Clarkson University Criminal Justice System Software Testing

Background

Forensic DNA evidence has been an important part of criminal investigations and prosecutions for decades, but in recent years, software has been introduced to interpret evidence that was previously considered too complex for manual analysis. For example, this probabilistic genotyping software is used when the evidence is a mixture of contributions from many people, when only trace amounts of evidence is collected or when the evidence has been substantially degraded by environmental factors. Such software report the probability of the evidence under two competing hypotheses — mostly commonly that the defendant contributed to the DNA sample versus an unknown person contributed to it. However, what lab technicians can not do manually, they also can not manually verify and there have been substantial concerns over the accuracy and reliability of the software results from groups such as the Legal Aid Society and journalists who investigate machine bias and algorithmic injustice.

The landscape of probabilistic genotyping software is complicated. There are over a dozen software packages — some developed by individuals and later commercialized, others developed by corporations and still others developed in house by forensic labs. This software is often expensive and developers are keen to protect their intellectual property and reputation.
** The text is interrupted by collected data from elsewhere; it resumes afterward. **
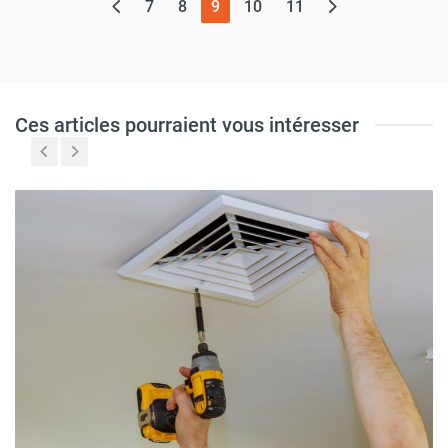
(page actuelle)
7
8
9
10
11
Ces articles pourraient vous intéresser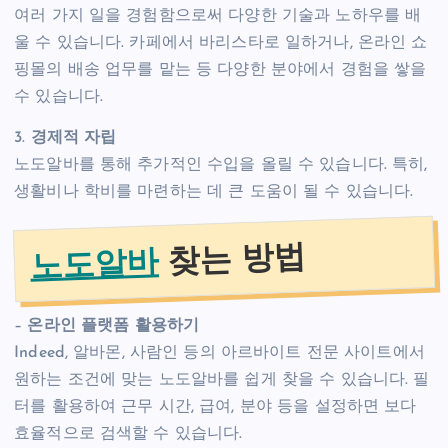
여러 가지 일을 경험함으로써 다양한 기술과 노하우를 배
울 수 있습니다. 카페에서 바리스타로 일하거나, 온라인 쇼
핑몰의 배송 업무를 맡는 등 다양한 분야에서 경험을 쌓을
수 있습니다.
3.
경제적 자립
노도알바를 통해 추가적인 수입을 올릴 수 있습니다. 특히,
생활비나 학비를 마련하는 데 큰 도움이 될 수 있습니다.
찾는 방법
노도알바
–
온라인 플랫폼 활용하기
Indeed, 알바몬, 사람인 등의 아르바이트 전문 사이트에서
원하는 조건에 맞는 노도알바를 쉽게 찾을 수 있습니다. 필
터를 활용하여 근무 시간, 급여, 분야 등을 설정하면 보다
효율적으로 검색할 수 있습니다.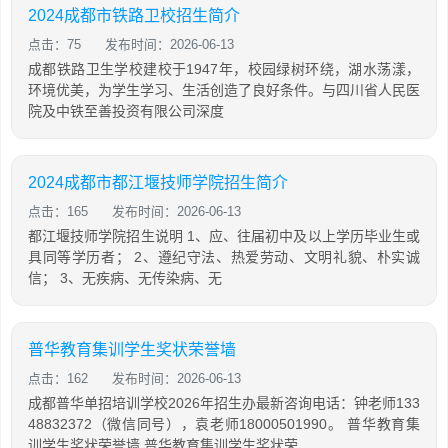
2024成都市铁路卫校招生简介
点击：75
发布时间：2026-06-13
成都铁路卫生学校建校于1947年，校园绿树环绕，湖水荡漾，
环境优美，为学生学习、生活创造了良好条件。与四川省人民医
院及中铁至善投资有限公司深度
2024成都市都江堰技师学院招生简介
点击：165
发布时间：2026-06-13
都江堰技师学院招生说明 1、应、往届初中及以上学历毕业生或
具同等学历者； 2、遵纪守法、热爱劳动、文明礼貌、朴实诚
信； 3、无疾病、无传染病、无
普华教育集训学生奖状荣誉墙
点击：162
发布时间：2026-06-13
成都普华单招培训学校2026年招生办最新咨询电话：钟老师133
48832372（微信同号），袁老师18000501990。 普华教育集
训学生奖状荣誉墙 普华教育集训学生奖状荣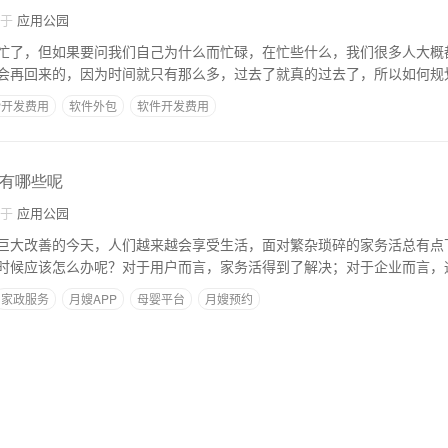
自于
应用公园
忙了，但如果要问我们自己为什么而忙碌，在忙些什么，我们很多人大概
会再回来的，因为时间就只有那么多，过去了就真的过去了，所以如何规
P开发费用
软件外包
软件开发费用
势有哪些呢
自于
应用公园
巨大改善的今天，人们越来越会享受生活，面对繁杂琐碎的家务活总有点
时候应该怎么办呢？对于用户而言，家务活得到了解决；对于企业而言，
家政服务
月嫂APP
母婴平台
月嫂预约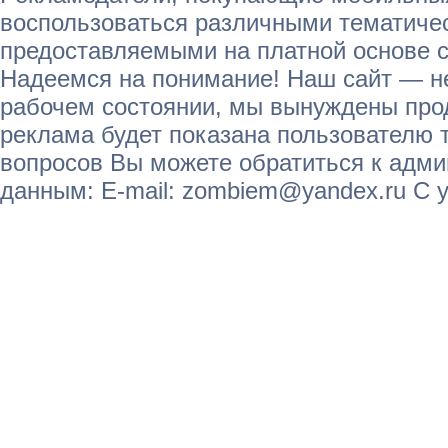
воспользоваться различными тематичес
предоставляемыми на платной основе с
Надеемся на понимание! Наш сайт — не
рабочем состоянии, мы вынуждены прод
реклама будет показана пользователю т
вопросов Вы можете обратиться к адм
данным: E-mail: zombiem@yandex.ru С 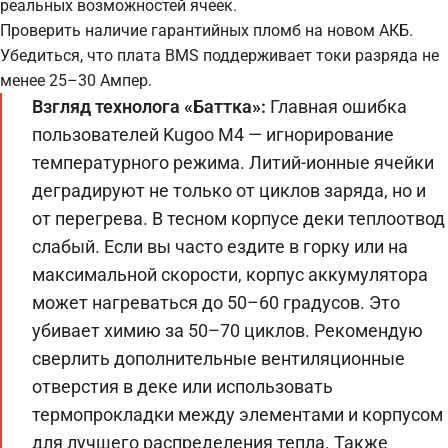
реальных возможностей ячеек.
Проверить наличие гарантийных пломб на новом АКБ.
Убедиться, что плата BMS поддерживает токи разряда не
менее 25–30 Ампер.
Взгляд технолога «Баттка»:
Главная ошибка
пользователей Kugoo M4 — игнорирование
температурного режима. Литий-ионные ячейки
деградируют не только от циклов заряда, но и
от перегрева. В тесном корпусе деки теплоотвод
слабый. Если вы часто ездите в горку или на
максимальной скорости, корпус аккумулятора
может нагреваться до 50–60 градусов. Это
убивает химию за 50–70 циклов. Рекомендую
сверлить дополнительные вентиляционные
отверстия в деке или использовать
термопрокладки между элементами и корпусом
для лучшего распределения тепла. Также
They often strenuously resist any attempts to question methods they consider proprietary, even in the case of defense experts reviewing the system under a protective order. As a result, defendants are being sent to jail based on results of proprietary software, sometimes even in the absence of other physical evidence, even though there are substantial, open questions about its accuracy and reliability. For example, has the software been thoroughly tested on a wide range of racial groups? Has it proven effective with mixtures that contain multiple contributors from the same family? And even more simply, was the software developed with good software engineering principles that convince one that major bugs have been identified and fixed? We all know what it is like to run beta-level software and observe bugs that are eventually reported and fixed. What would happen if every time a bug was reported, the response was simply you are just complaining because you are guilty?.

The startling discovery of a hidden function in the code of one such probabilistic genotyping program the very first time it was reviewed by a defense expert has raised questions about evidence used in over a thousand cases. The Forensic Statistical Tool (FST) was developed by New York City's Office of Chief Medical Examiner (OCME) and has been used since 2010, both in New York and in other jurisdictions. When defense expert Nathan Adams conducted the world's first FST source code review in a federal criminal case, he found that the application of the FST software included a function that does not reflect, and is even counter to, the methodology as described by the laboratory in testimony, peer reviewed publications and at scientific conferences. This hidden function discards data under certain circumstances, yet its existence was completely unknown until the source code was reviewed. In late 2017, in response to a motion filed by the defense and Propublica, a federal judge unsealed the source code for one such software program, the Forensic Statistical Tool (FST) as well as affidavits submitted by expert witnesses who reviewed the FST source code under protective order. The affidavits document problems revealed by the FST source code including the exclusion of data that could impact the software results and overall concerns about sloppy software practice that often reveals the presence of bugs. These findings provided some of the first public evidence to support the concerns defense teams have been voicing for years, but much more work is needed.